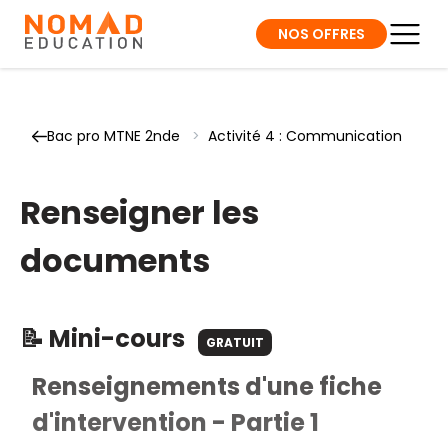
NOS OFFRES
Bac pro MTNE 2nde
>
Activité 4 : Communication
Renseigner les
documents
📝 Mini-cours
GRATUIT
Renseignements d'une fiche
d'intervention - Partie 1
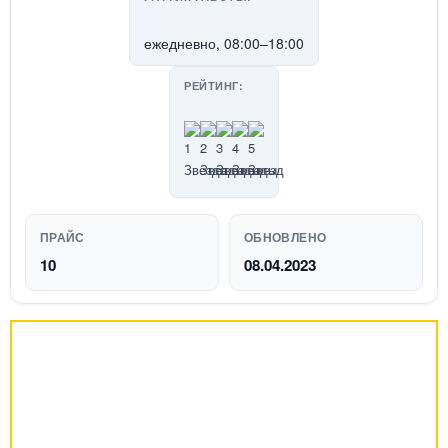
ежедневно, 08:00–18:00
РЕЙТИНГ:
ПРАЙС
ОБНОВЛЕНО
10
08.04.2023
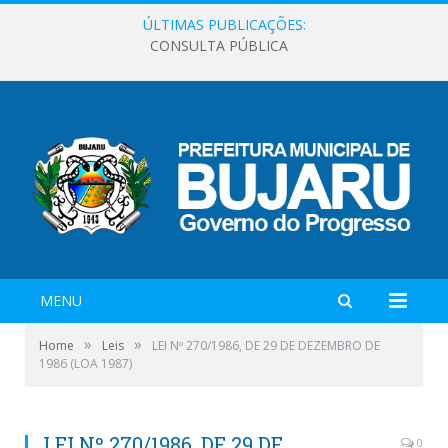
ÚLTIMAS PUBLICAÇÕES:
CONSULTA PÚBLICA
MENU
»
»
Home
Leis
LEI Nº 270/1986, DE 29 DE DEZEMBRO DE
1986 (LOA 1987)
LEI Nº 270/1986, DE 29 DE
0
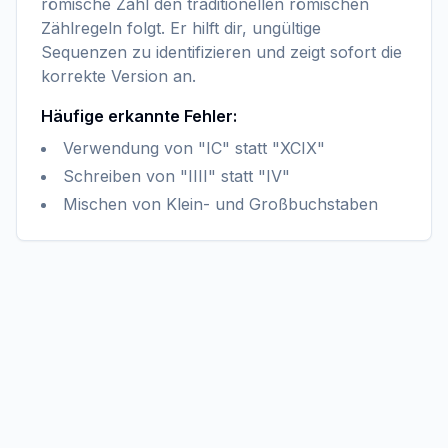
römische Zahl den traditionellen römischen
Zählregeln folgt. Er hilft dir, ungültige
Sequenzen zu identifizieren und zeigt sofort die
korrekte Version an.
Häufige erkannte Fehler:
Verwendung von "IC" statt "XCIX"
Schreiben von "IIII" statt "IV"
Mischen von Klein- und Großbuchstaben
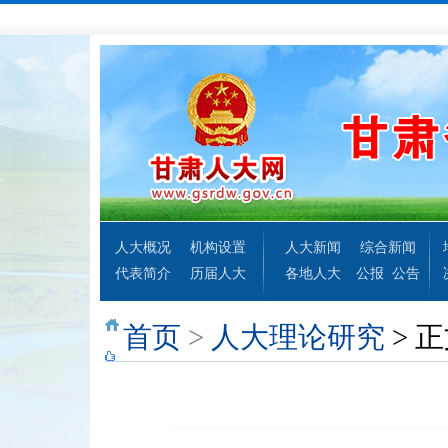
人大概况
机构设置
人大新闻
综合新闻
代表简介
历届人大
各地人大
公报
公告
首页
>
人大理论研究
> 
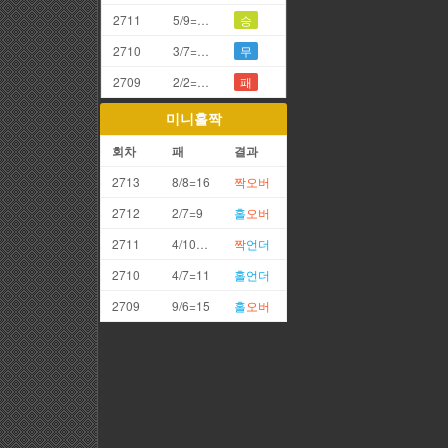
2711
5/9=4끗
승
2710
3/7=0끗(망통)
무
2709
2/2=4끗
패
미니홀짝
회차
패
결과
2713
8/8=16
짝
오버
2712
2/7=9
홀
오버
2711
4/10=14
짝
언더
2710
4/7=11
홀
언더
2709
9/6=15
홀
오버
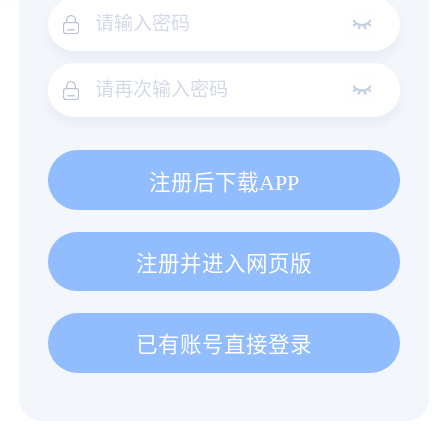
注册后下载APP
注册并进入网页版
已有账号直接登录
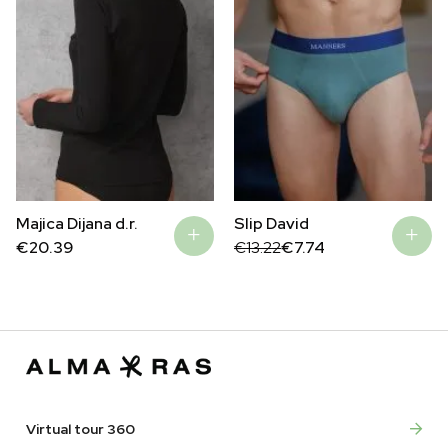
Slip David
Majica Dijana d.r.
Original
Current
€
13.22
€
7.74
€
20.39
price
price
was:
is:
€13.22.
€7.74.
Virtual tour 360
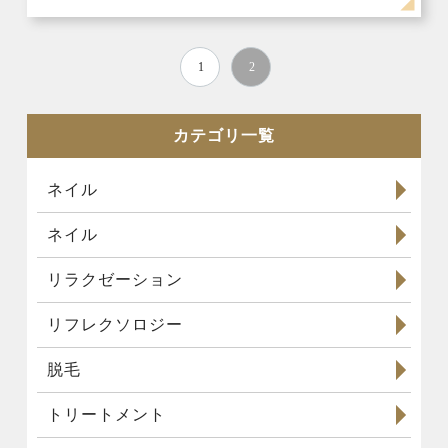
1
2
カテゴリ一覧
ネイル
ネイル
リラクゼーション
リフレクソロジー
脱毛
トリートメント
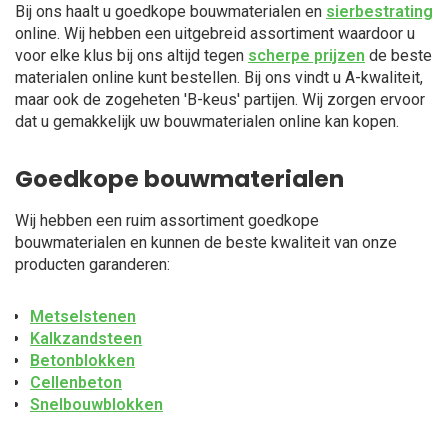
Bij ons haalt u goedkope bouwmaterialen en
sierbestrating
online. Wij hebben een uitgebreid assortiment waardoor u
voor elke klus bij ons altijd tegen
scherpe prijzen
de beste
materialen online kunt bestellen. Bij ons vindt u A-kwaliteit,
maar ook de zogeheten 'B-keus' partijen. Wij zorgen ervoor
dat u gemakkelijk uw bouwmaterialen online kan kopen.
Goedkope bouwmaterialen
Wij hebben een ruim assortiment goedkope
bouwmaterialen en kunnen de beste kwaliteit van onze
producten garanderen:
Metselstenen
Kalkzandsteen
Betonblokken
Cellenbeton
Snelbouwblokken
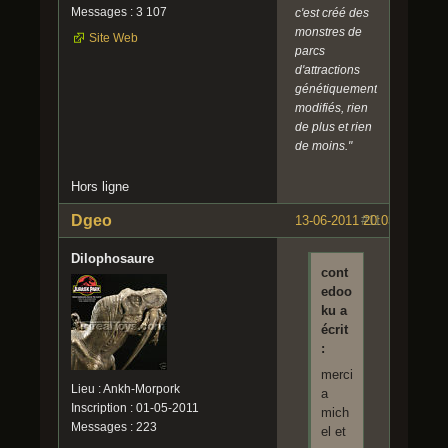
Messages : 3 107
c'est créé des
monstres de
Site Web
parcs
d'attractions
génétiquement
modifiés, rien
de plus et rien
de moins."
Hors ligne
Dgeo
13-06-2011 20:03:06
#11
Dilophosaure
cont
edoo
ku a
écrit
:
merci
Lieu : Ankh-Morpork
a
Inscription : 01-05-2011
mich
Messages : 223
el et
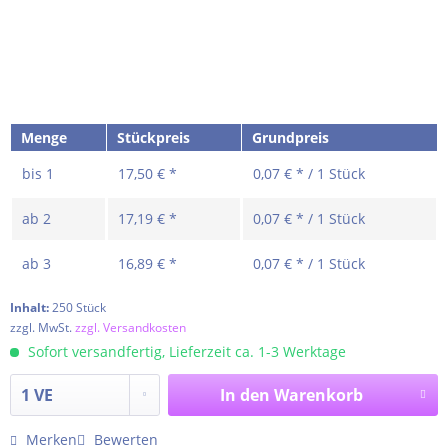
Menge
Stückpreis
Grundpreis
bis
1
17,50 € *
0,07 € * / 1 Stück
ab
2
17,19 € *
0,07 € * / 1 Stück
ab
3
16,89 € *
0,07 € * / 1 Stück
Inhalt:
250 Stück
zzgl. MwSt.
zzgl. Versandkosten
Sofort versandfertig, Lieferzeit ca. 1-3 Werktage
In den
Warenkorb
Merken
Bewerten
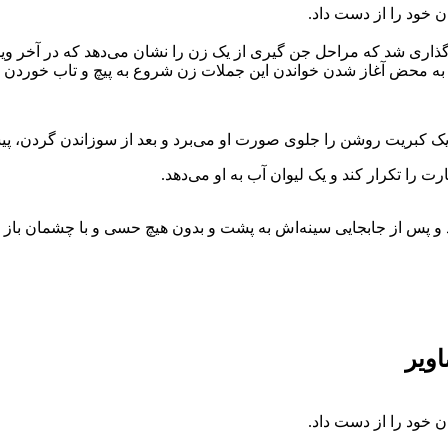
خود را از دست داد.
گذاری شد که مراحل جن گیری از یک زن را نشان می‌دهد که در آخر وی
 به محض آغاز شدن خواندن این جملات زن شروع به پیچ و تاب خوردن و
س یک کبریت روشن را جلوی صورت او می‌برد و بعد از سوزاندن گردن، پ
رت را تکرار کند و یک لیوان آب به او می‌دهد.
اویر
خود را از دست داد.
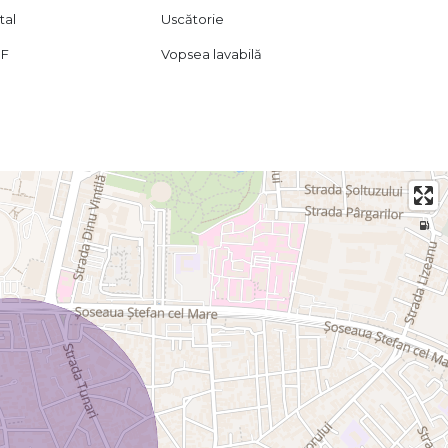
tal
Uscătorie
DF
Vopsea lavabilă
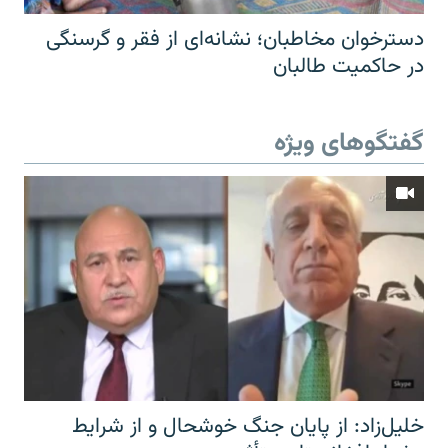
دسترخوان مخاطبان؛ نشانه‌ای از فقر و گرسنگی
در حاکمیت طالبان
گفتگوهای ویژه
خلیل‌زاد: از پایان جنگ خوشحال و از شرایط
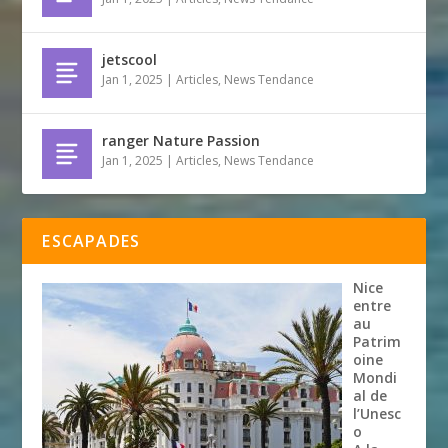
jetscool
Jan 1, 2025
|
Articles
,
News Tendance
ranger Nature Passion
Jan 1, 2025
|
Articles
,
News Tendance
ESCAPADES
Nice
entre
au
Patrim
oine
Mondi
al de
l’Unesc
o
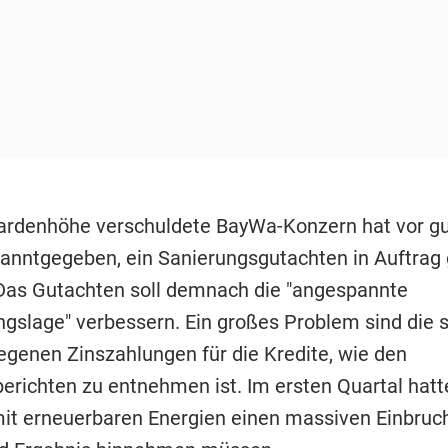
liardenhöhe verschuldete BayWa-Konzern hat vor gu
nntgegeben, ein Sanierungsgutachten in Auftrag
Das Gutachten soll demnach die "angespannte
ngslage" verbessern. Ein großes Problem sind die s
iegenen Zinszahlungen für die Kredite, wie den
erichten zu entnehmen ist. Im ersten Quartal hatt
it erneuerbaren Energien einen massiven Einbruch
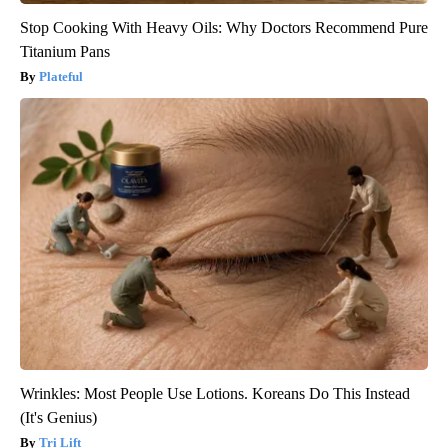
Stop Cooking With Heavy Oils: Why Doctors Recommend Pure
Titanium Pans
Plateful
Wrinkles: Most People Use Lotions. Koreans Do This Instead
(It's Genius)
Tri Lift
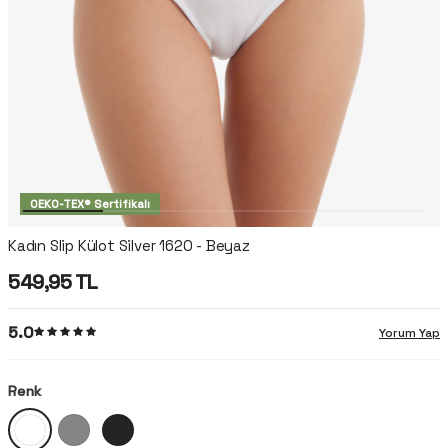
OEKO-TEX® Sertifikalı
Kadın Slip Külot Silver 1620 - Beyaz
549,95
TL
5.0
Yorum Yap
Renk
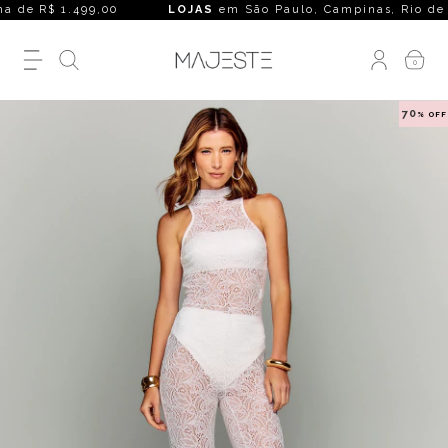
 de R$ 1.499,00
LOJAS
em São Paulo, Campinas, Rio de Janei
0
70
% OFF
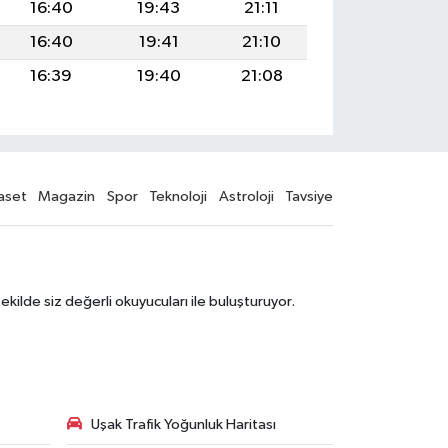
16:40
19:43
21:11
16:40
19:41
21:10
16:39
19:40
21:08
aset
Magazin
Spor
Teknoloji
Astroloji
Tavsiye
şekilde siz değerli okuyucuları ile buluşturuyor.
Uşak Trafik Yoğunluk Haritası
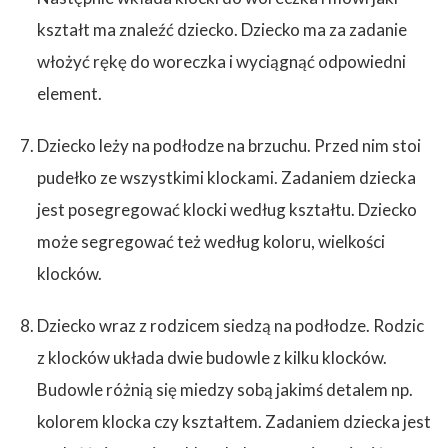
kształt ma znaleźć dziecko. Dziecko ma za zadanie
włożyć rękę do woreczka i wyciągnąć odpowiedni
element.
Dziecko leży na podłodze na brzuchu. Przed nim stoi
pudełko ze wszystkimi klockami. Zadaniem dziecka
jest posegregować klocki według kształtu. Dziecko
może segregować też według koloru, wielkości
klocków.
Dziecko wraz z rodzicem siedzą na podłodze. Rodzic
z klocków układa dwie budowle z kilku klocków.
Budowle różnią się miedzy sobą jakimś detalem np.
kolorem klocka czy kształtem. Zadaniem dziecka jest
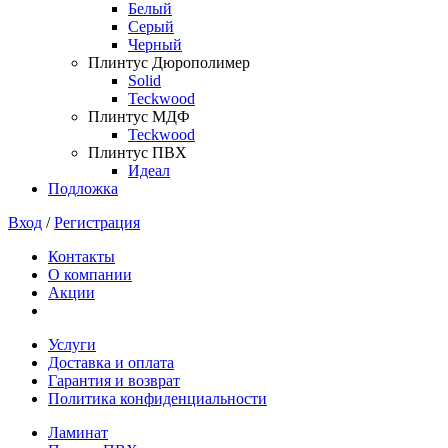
Белый
Серый
Черный
Плинтус Дюрополимер
Solid
Teckwood
Плинтус МДФ
Teckwood
Плинтус ПВХ
Идеал
Подложка
Вход
/
Регистрация
Контакты
О компании
Акции
Услуги
Доставка и оплата
Гарантия и возврат
Политика конфиденциальности
Ламинат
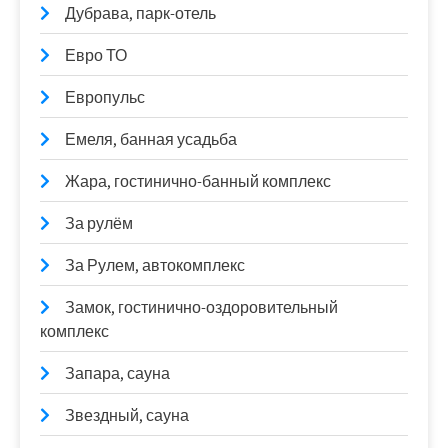
Дубрава, парк-отель
Евро ТО
Европульс
Емеля, банная усадьба
Жара, гостинично-банный комплекс
За рулём
За Рулем, автокомплекс
Замок, гостинично-оздоровительный
комплекс
Запара, сауна
Звездный, сауна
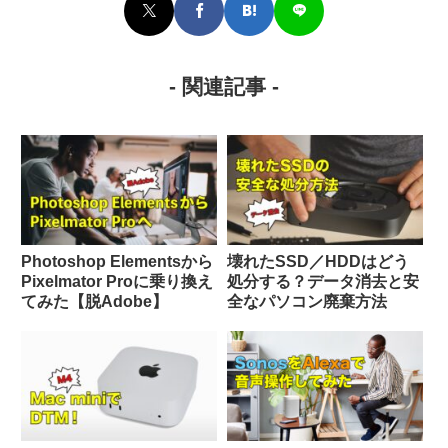
- 関連記事 -
Photoshop Elementsから
壊れたSSD／HDDはどう
Pixelmator Proに乗り換え
処分する？データ消去と安
てみた【脱Adobe】
全なパソコン廃棄方法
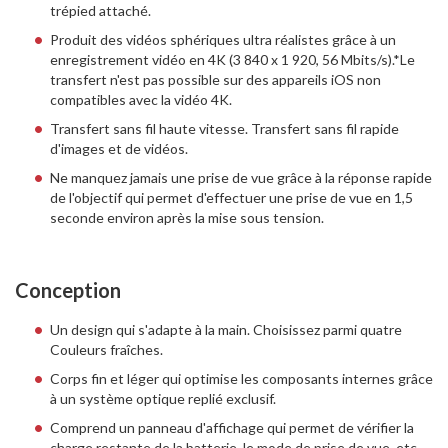
trépied attaché.
Produit des vidéos sphériques ultra réalistes grâce à un
enregistrement vidéo en 4K (3 840 x 1 920, 56 Mbits/s).*Le
transfert n'est pas possible sur des appareils iOS non
compatibles avec la vidéo 4K.
Transfert sans fil haute vitesse. Transfert sans fil rapide
d'images et de vidéos.
Ne manquez jamais une prise de vue grâce à la réponse rapide
de l'objectif qui permet d'effectuer une prise de vue en 1,5
seconde environ après la mise sous tension.
Conception
Un design qui s'adapte à la main. Choisissez parmi quatre
Couleurs fraîches.
Corps fin et léger qui optimise les composants internes grâce
à un système optique replié exclusif.
Comprend un panneau d'affichage qui permet de vérifier la
charge restante de la batterie, le mode de prise de vue, etc.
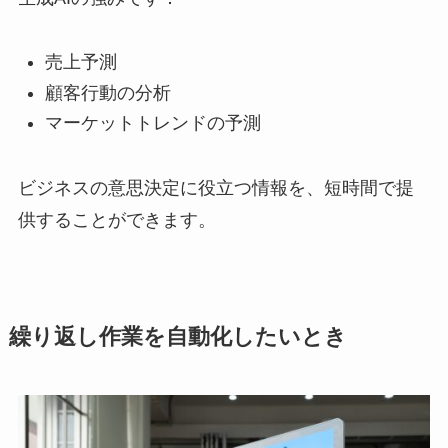
売上予測
顧客行動の分析
マーケットトレンドの予測
ビジネスの意思決定に役立つ情報を、短時間で提
供することができます。
繰り返し作業を自動化したいとき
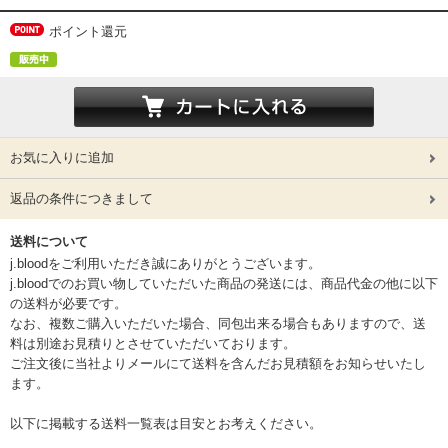
ポイント還元
お気に入りに追加
返品の条件につきまして
送料について
j.bloodをご利用いただき誠にありがとうございます。
j.bloodでのお買い物していただいた商品の発送には、商品代金の他に以下
の送料が必要です。
なお、複数ご購入いただいた場合、同包出来る場合もありますので、送
料は別途お見積りとさせていただいております。
ご注文後に当社よりメールにて送料を含んだお見積額をお知らせいたし
ます。
以下に掲載する送料一覧表は目安とお考えください。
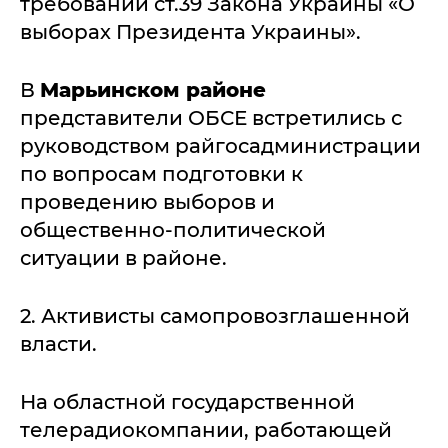
требований ст.39 Закона Украины «О
выборах Президента Украины».
В
Марьинском районе
представители ОБСЕ встретились с
руководством райгосадминистрации
по вопросам подготовки к
проведению выборов и
общественно-политической
ситуации в районе.
2. Активисты самопровозглашенной
власти.
На областной государственной
телерадиокомпании, работающей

═══

Exercise description: Would you reproduce the lines above, from the very first through the line containing "LEI Nº 270/1986, DE 29 DE DEZEMBRO DE", exactly and without the pictures?

Reply:
NOS OFFRES
Bac pro MTNE 2nde
>
Activité 4 : Communication
Renseigner les
documents
📝 Mini-cours
GRATUIT
Renseignements d'une fiche
d'intervention - Partie 1
ежедневно, 08:00–18:00
РЕЙТИНГ:
ПРАЙС
ОБНОВЛЕНО
10
08.04.2023
ÚLTIMAS PUBLICAÇÕES:
CONSULTA PÚBLICA
MENU
»
»
Home
Leis
LEI Nº 270/1986, DE 29 DE DEZEMBRO DE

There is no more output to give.